Tim Fox, Chief Economist at Emirates NBD, and Dima Jardaneh, Head of Economic Research (Mena) at Standard Chartered, said it was too early to say what effects the Trump administration and Brexit might have on the economic landscape.

Brexit could indicate a rise in populism and protectionism — and, depending on the results of the French presidential in the next few weeks and the Italian election next year — could ultimately lead to the break-up of Europe.

But it might also lead to a greater trading role for the UK, particularly with Gulf Cooperation Council (GCC) economies, which Fox said demonstrated a preference for bilateral trade agreements between individual countries rather than between economic blocs.
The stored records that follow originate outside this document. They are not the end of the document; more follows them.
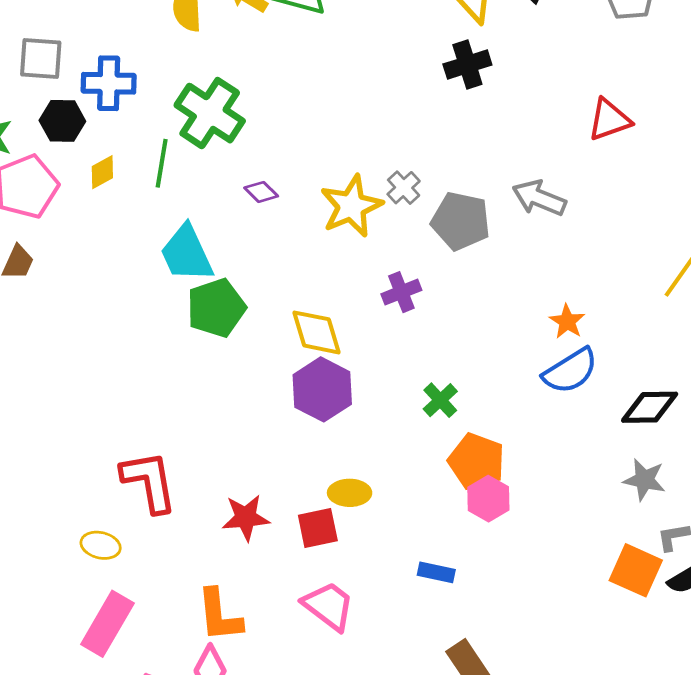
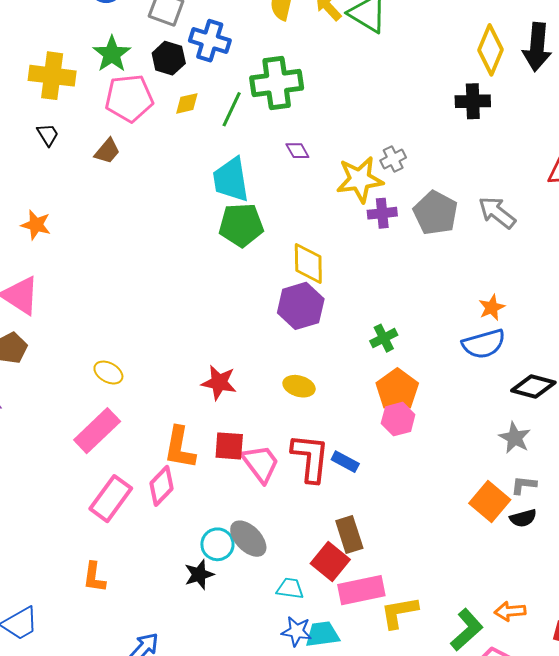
green cross: (210, 113) -> (277, 83), turned 33
gray cross: (404, 188) -> (393, 159), moved
purple cross: (401, 292) -> (382, 213), moved
red L-shape: (149, 482) -> (310, 458), moved
red square: (318, 528) -> (229, 446), moved

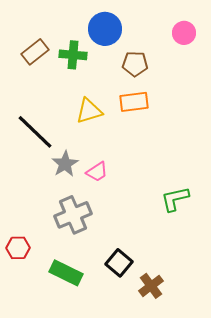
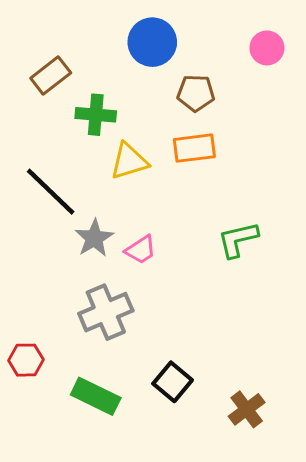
green cross: (73, 55) -> (96, 115), moved
green L-shape: (175, 199) -> (238, 240), moved
brown cross: (151, 286) -> (247, 409), moved

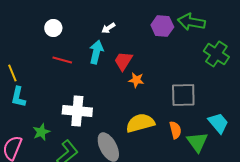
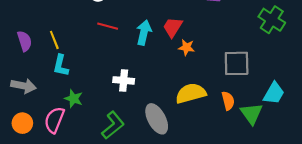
cyan arrow: (96, 52) -> (144, 33), moved
white cross: (77, 111) -> (124, 80), size x0.7
cyan trapezoid: (218, 123) -> (274, 93), turned 70
green star: (41, 132) -> (74, 99), moved, turned -30

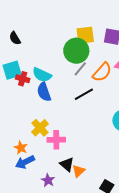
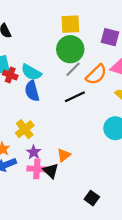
yellow square: (85, 35) -> (70, 24), moved
pink cross: (56, 140) -> (37, 169), moved
orange triangle: (79, 171) -> (64, 155), moved
purple star: (48, 180) -> (34, 152), moved

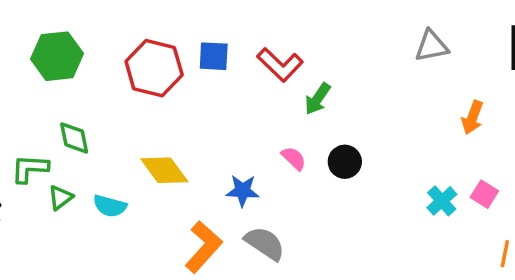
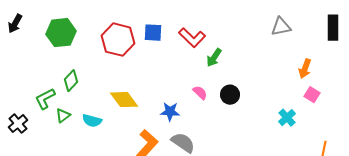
green diamond: (74, 138) -> (71, 81), turned 55
green L-shape: (30, 169) -> (45, 99), turned -30
pink square: (484, 194) -> (312, 95), moved

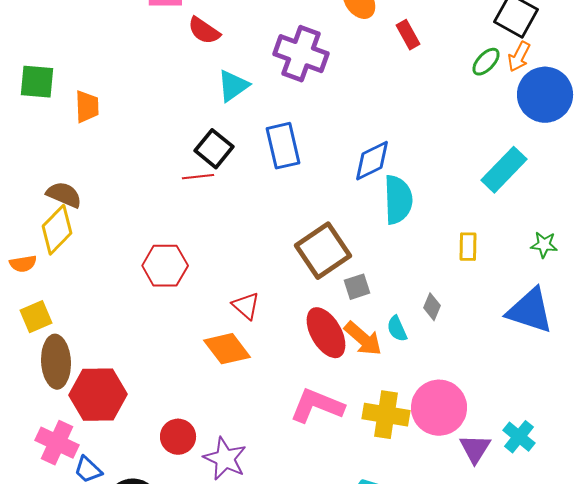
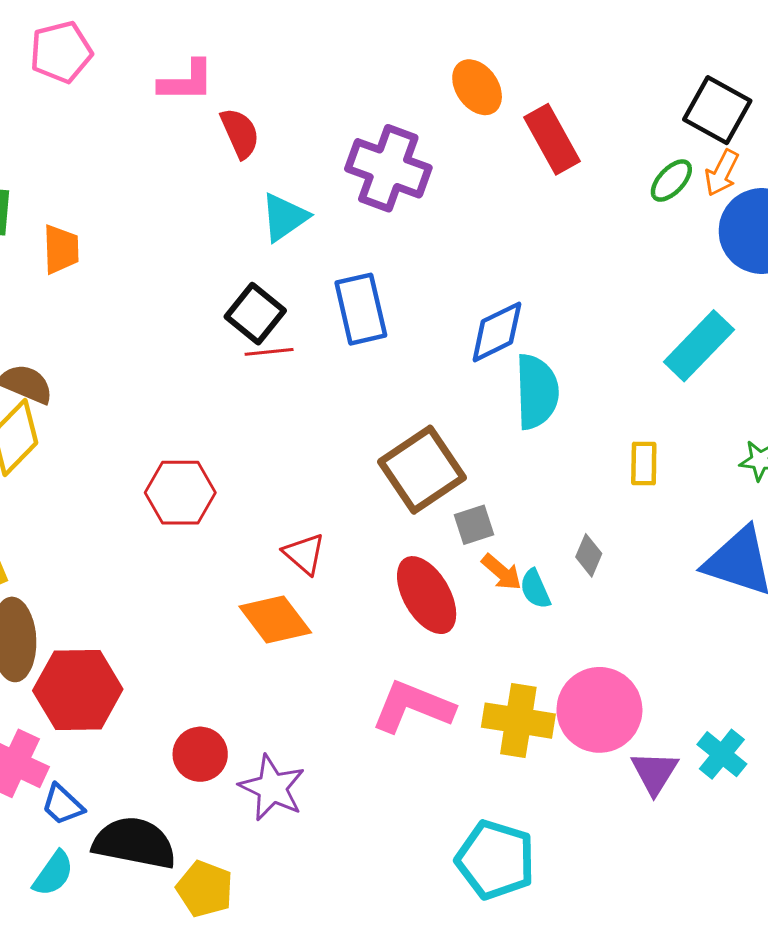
red semicircle: (204, 31) -> (240, 133), turned -148
red rectangle: (408, 35) -> (552, 139), size x1.5
red line: (198, 177) -> (269, 352), moved
orange arrow: (363, 339) -> (502, 572), moved, size x0.7

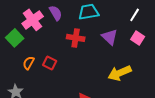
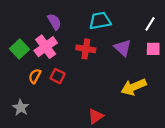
purple semicircle: (56, 13) -> (54, 22), moved
pink cross: (33, 20) -> (46, 47), moved
pink square: (138, 38) -> (153, 49), turned -32

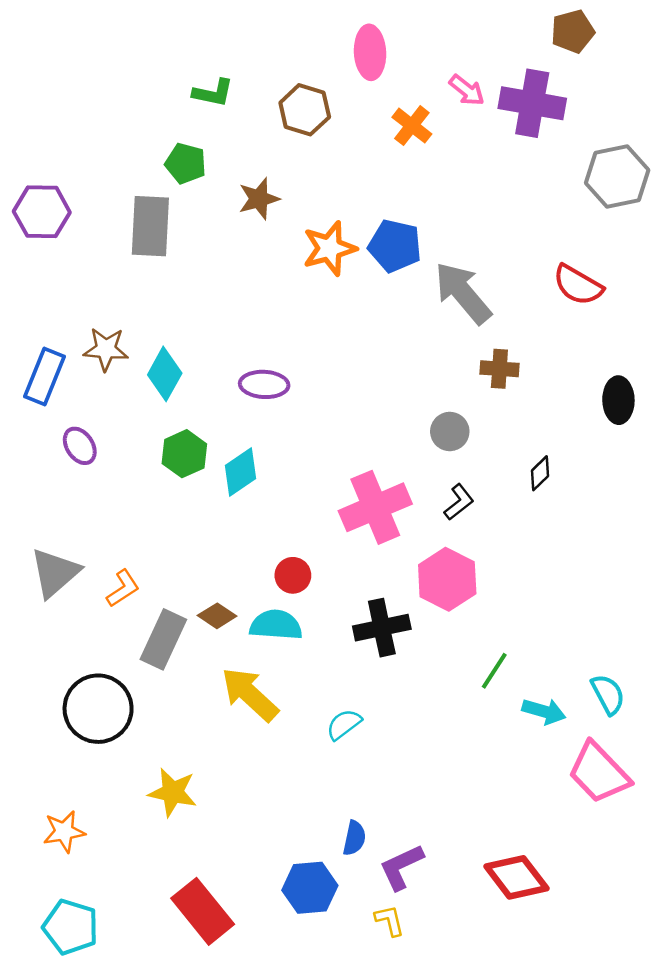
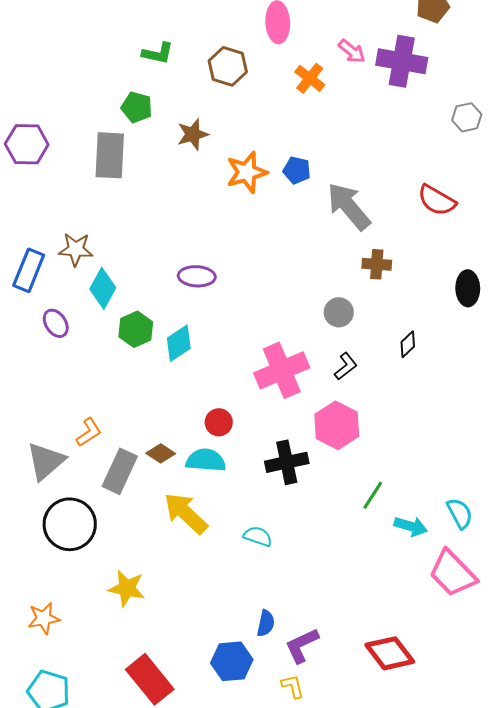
gray hexagon: (617, 177) -> (467, 117), size x0.6
blue pentagon: (395, 246) -> (297, 170), size x0.7
cyan diamond: (165, 374) -> (103, 288), moved
gray triangle: (55, 573) -> (46, 461), moved
cyan semicircle: (344, 724) -> (258, 536), turned 56

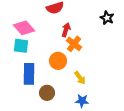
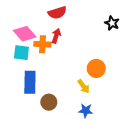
red arrow: (66, 30) -> (56, 36), moved
orange cross: (74, 44) -> (43, 44), moved, turned -35
orange circle: (58, 61) -> (96, 68), moved

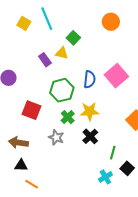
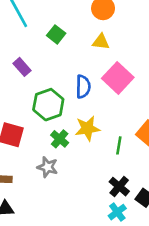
yellow triangle: (62, 53) -> (101, 42), moved
black cross: (90, 136) -> (119, 187), moved
green line: (113, 153) -> (119, 145), moved

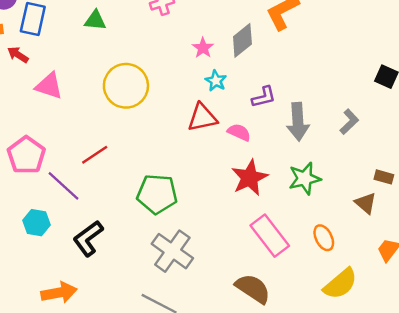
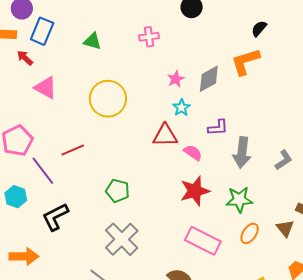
green pentagon: (157, 194) -> (118, 191), size x0.7
pink rectangle: (270, 236) -> (203, 241), turned -36
orange ellipse: (324, 238) -> (250, 233), moved, turned 50

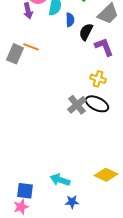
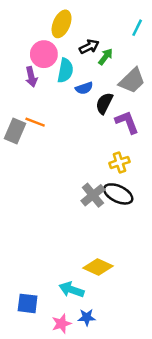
blue semicircle: (70, 20) -> (84, 88), turned 72
yellow cross: (98, 79) -> (119, 162), turned -35
yellow diamond: (106, 175) -> (98, 267), moved
pink star: (21, 207) -> (62, 324), moved

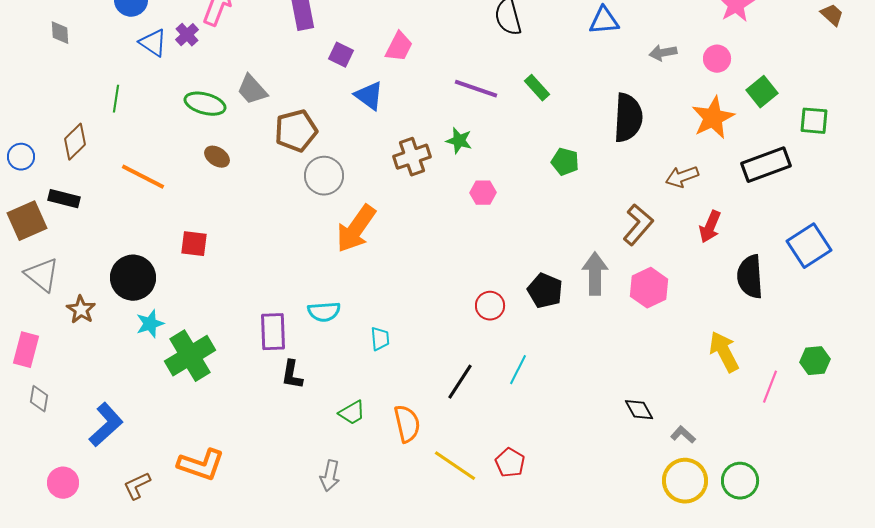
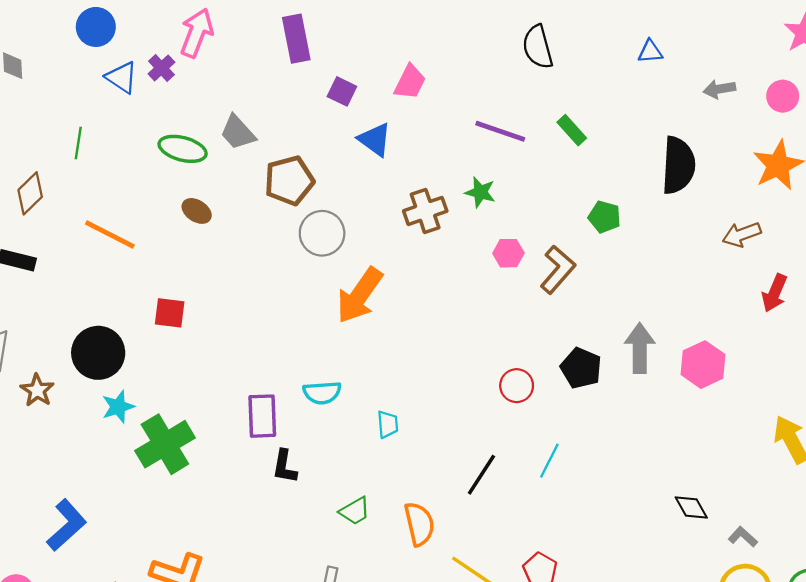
blue triangle: (604, 21) -> (650, 52), size x0.7
brown L-shape: (638, 225) -> (558, 270), moved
And it was too early to say whether US President Donald Trump’s bombing of Syria was a one-off or represented a policy change towards the Middle East, Jardaneh said.

Panel moderator Andy Critchlow, Associate Editor of Reuters Breaking Views, suggested President Trump’s relationships in the Middle East could see closer ties developing between the US and the GCC, after a period of coolness under former President Obama.

“I think in the GCC there’s probably a little bit more comfort with a president who has a business background,” Fox said. “This is a region in which business and politics intertwine.”

While both economists agreed the growing role of Asia in the global economy would lead to increasing trade with China and India, neither saw GCC states dropping their currencies’ dollar pegs in the near future, though Jardaneh noted the business cycles in the US and the Middle East had started to move apart, and mirroring US monetary policy to maintain the peg levels did not make much economic sense.